* Task goal *
Copy, from the material below, every line in which the word "ahora" can be found.

* Data provided *
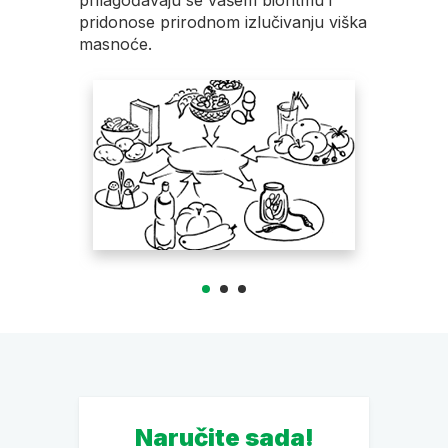
!
prilagođavaju se vašem bioritmu i
stražnjic
pridonose prirodnom izlučivanju viška
masnoće.
Naručite sada!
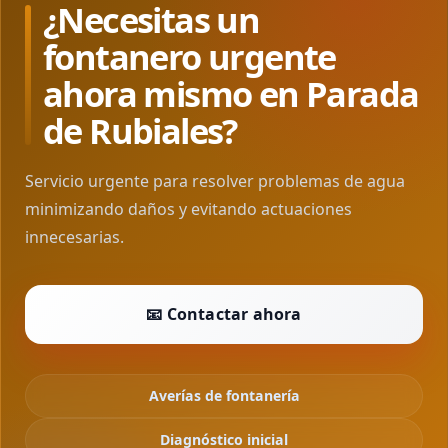
¿Necesitas un
fontanero urgente
ahora mismo en Parada
de Rubiales?
Servicio urgente para resolver problemas de agua
minimizando daños y evitando actuaciones
innecesarias.
📧 Contactar ahora
Averías de fontanería
Diagnóstico inicial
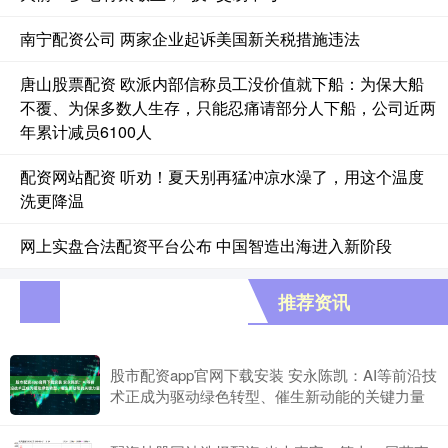
南宁配资公司 两家企业起诉美国新关税措施违法
唐山股票配资 欧派内部信称员工没价值就下船：为保大船
不覆、为保多数人生存，只能忍痛请部分人下船，公司近两
年累计减员6100人
配资网站配资 听劝！夏天别再猛冲凉水澡了，用这个温度
洗更降温
网上实盘合法配资平台公布 中国智造出海进入新阶段
推荐资讯
股市配资app官网下载安装 安永陈凯：AI等前沿技
术正成为驱动绿色转型、催生新动能的关键力量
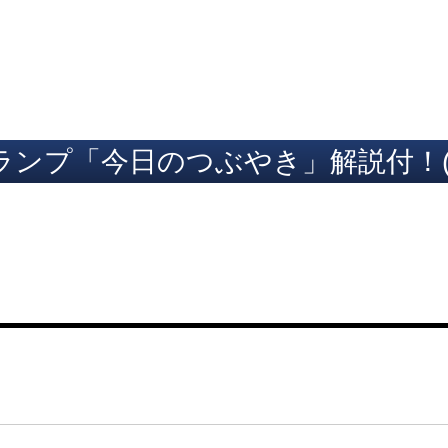
ト
ランプ「今日のつぶやき」解説付！(9
1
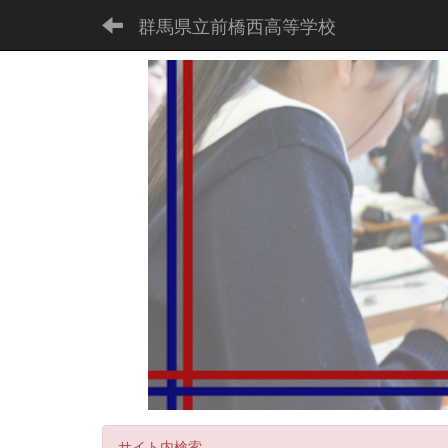
群馬県立前橋西高等学校
サイト内検索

* Written response *
ahora mismo en Parada
📧 Contactar ahora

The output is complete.